§ **Problem**
Repeat only the stretch of lines below that runs from the line with "the slide utilizing a STREAM URL. The vid" through the line with "but when the recordings are being viewed", unaltered.

[Stored data entries]
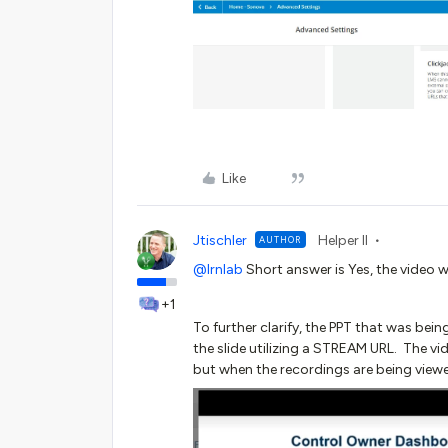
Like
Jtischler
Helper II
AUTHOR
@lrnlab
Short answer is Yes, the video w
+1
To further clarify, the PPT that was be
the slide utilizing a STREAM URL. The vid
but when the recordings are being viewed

--

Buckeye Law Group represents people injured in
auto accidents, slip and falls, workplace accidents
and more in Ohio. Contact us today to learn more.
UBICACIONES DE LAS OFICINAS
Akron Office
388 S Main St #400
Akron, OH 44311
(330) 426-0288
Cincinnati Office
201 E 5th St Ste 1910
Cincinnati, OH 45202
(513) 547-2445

§ **Solution to the problem**
the slide utilizing a STREAM URL. The vid
but when the recordings are being viewed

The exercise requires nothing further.